**Data extracted from a collection:**
******************************

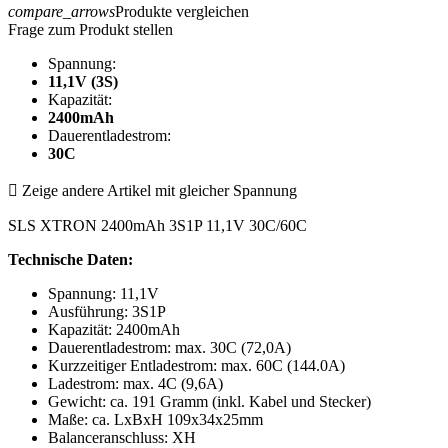
compare_arrows
Produkte vergleichen
Frage zum Produkt stellen
Spannung:
11,1V (3S)
Kapazität:
2400mAh
Dauerentladestrom:
30C

Zeige andere Artikel mit gleicher Spannung
SLS XTRON 2400mAh 3S1P 11,1V 30C/60C
Technische Daten:
Spannung: 11,1V
Ausführung: 3S1P
Kapazität: 2400mAh
Dauerentladestrom: max. 30C (72,0A)
Kurzzeitiger Entladestrom: max. 60C (144.0A)
Ladestrom: max. 4C (9,6A)
Gewicht: ca. 191 Gramm (inkl. Kabel und Stecker)
Maße: ca. LxBxH 109x34x25mm
Balanceranschluss: XH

******************************

Every line in the data above that contains the word "Dauerentladestrom" counts; report how many there are and nothing more.

2